### SOURCE MATERIAL

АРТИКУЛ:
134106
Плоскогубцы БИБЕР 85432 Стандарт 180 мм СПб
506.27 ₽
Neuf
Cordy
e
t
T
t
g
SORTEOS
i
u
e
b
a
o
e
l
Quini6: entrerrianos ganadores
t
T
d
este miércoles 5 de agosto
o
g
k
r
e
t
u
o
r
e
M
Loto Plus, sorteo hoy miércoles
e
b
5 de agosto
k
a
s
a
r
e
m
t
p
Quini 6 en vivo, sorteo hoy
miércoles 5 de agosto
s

######
### SOURCE MATERIAL

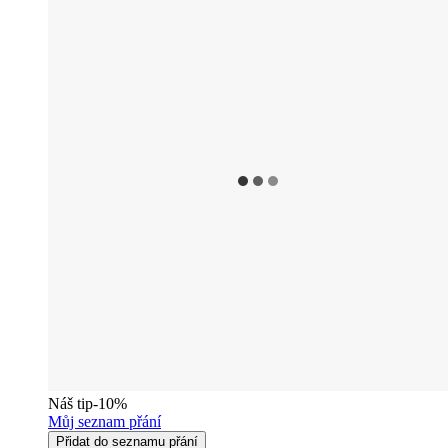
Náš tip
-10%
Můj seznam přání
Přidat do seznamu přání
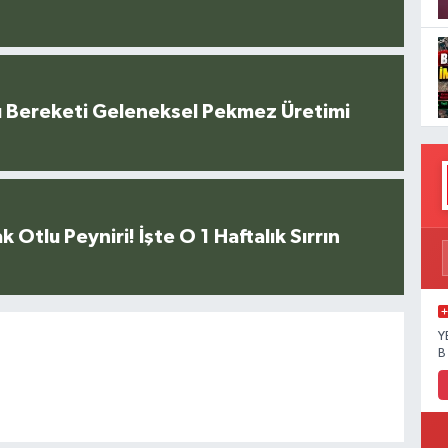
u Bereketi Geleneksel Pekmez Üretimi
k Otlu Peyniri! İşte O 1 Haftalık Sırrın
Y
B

######
### SOURCE MATERIAL

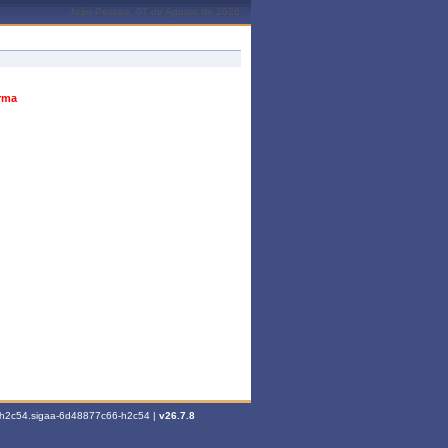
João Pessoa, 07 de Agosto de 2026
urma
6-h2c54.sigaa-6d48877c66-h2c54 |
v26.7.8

######

TO DO → Take every line above that includes the string "miércoles" and return it.

PROBLEM SOLUTION →
este miércoles 5 de agosto
Loto Plus, sorteo hoy miércoles
miércoles 5 de agosto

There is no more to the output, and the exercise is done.